From the age of 12 to 25 I was a member of several amateur theatre groups in Sheffield. From Helga in Allo, Allo to Shelby in Steel Magnolias, via Little Shop of Horrors and the odd panto. (About which I still have nightmares.) I was once told I would never tread the boards again when, during a glitzy panto finale in which I was the principle girl, I corpsed, laughing so hard that I forgot all the words to the song and (apparently) ruined the entire end of the show. I don’t remember what set me off, but the director never forgave me.

Despite the directors protestations, the am dram made me an aspiring actor. Sadly, the closest I got was being paid to act in Murder Mystery parties. The most memorable of which was a 40th Wedding Anniversary where the couple in question had no idea – and neither did most of the guests – that I wasn’t their grandson’s new, horrendous girlfriend who’d had an affair with their son. Before I was ‘killed off’, I’d been called all sorts of names, slapped around the face, and invited to leave the party. Eventually, after meeting my end in the bar, the family were all told the truth and I was just relieved the shock didn’t finish anyone off! Maybe how awful it was, was karma for the panto incident?

I suppose no job could ever have quite lived up to my first though: a Saturday job in a magic shop in Sheffield. The shop is my Dad’s, and is a hive of magic activity on Saturday’s when the large majority if magicians from the Yorkshire and Derbyshire area turn up, drink tea, and practice their sleight of hand. Or magic. Or whatever it is that they do. It’s quite the collection of characters and if anyone wants to pay me to write the sitcom, I’m there, with magic bells on! 

Speaking of bells – my children suggested I should tell you this one – this Christmas, Santa was generous enough to bring me a Gin Bell. I can ring it, literally any time of day or night, and whoever is in the house appears at my desk with a bottle in seconds. Now all I need is a ‘put your clothes away’ bell, a ‘get your shoes on for school’, and possibly a ‘Mummy’s on the loo, do not disturb!’ bell. Quick, somebody patent that!

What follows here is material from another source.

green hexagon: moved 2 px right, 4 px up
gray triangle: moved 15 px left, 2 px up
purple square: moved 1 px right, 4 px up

I sit here, writing this in a posh hotel near Bath (reader, I am very much not posh and this is quite the experience!), but it reminds me of my own wedding day which was also in January, twelve years ago. We did chose January as it was two years to the day of our first date… and not at all because wedding’s at the start of the year are considerably cheaper than normal. What I hadn’t factored in when I booked it, was the weeks leading up to the big day would be fairly heavy on the festive food and wine. I may be the only person in history to have had her wedding dress let out, such was the generosity of my stomach! (This does however mean I am one of the few people I know who can still fit in to my dress! Every cloud…)

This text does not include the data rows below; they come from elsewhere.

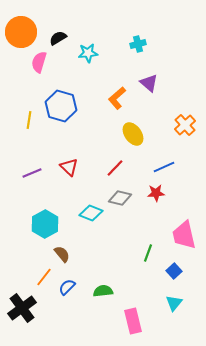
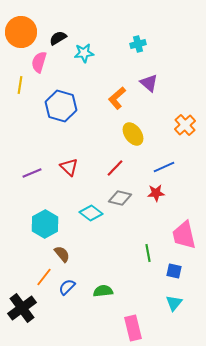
cyan star: moved 4 px left
yellow line: moved 9 px left, 35 px up
cyan diamond: rotated 15 degrees clockwise
green line: rotated 30 degrees counterclockwise
blue square: rotated 35 degrees counterclockwise
pink rectangle: moved 7 px down
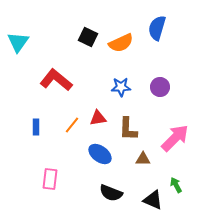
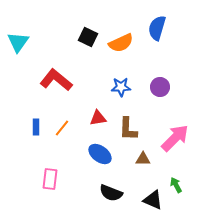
orange line: moved 10 px left, 3 px down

We bought our forever home in Cornwall in 2016. We live in a 17th Century cottage in the middle of a working dairy farm. I was so quickly wrapped up in the romance of it all, that I now skip down to the parlour every few days, bottle basket in hand, to collect the family milk. I’m basically a red cape (and wolf!) short of Little Red Riding Hood! 

My maternal family are many generations Yorkshire, and Sheffield was my home city growing up. I am proud of my heritage and show this through my passion for the Yorkshire Pud. A food, I think we can all agree, that should be king. My passion is so well known in fact, that I’ve been stopped in the school playground for tips on how to cook them, and I’ve also been known to chastise Yorkshire friends who entertain those pre-cooked versions. It’s flour, eggs, and milk, people. How hard can it be!?*

*DISCLAIMER: I know it can be hard, sometimes, for some. Go equal parts ingredients, beef dripping in your tin, and a red hot oven. Boom! How the mighty will rise! You’re welcome.

And after eating all that pudding and gravy goodness, there’s nothing quite like a Sunday evening film. My favourite being any of Sylvester Stallone’s Rocky films. Even Rocky V has a place in my heart. I can’t explain it, I just love them… almost as much as Rocky loved ‘Adrian.’

And finally, if you’ve read this far, you should know that I appreciate your time. That I’m able to write stuff like this for a legitimate reason is a gift that puts a massive smile on my face. I thank you.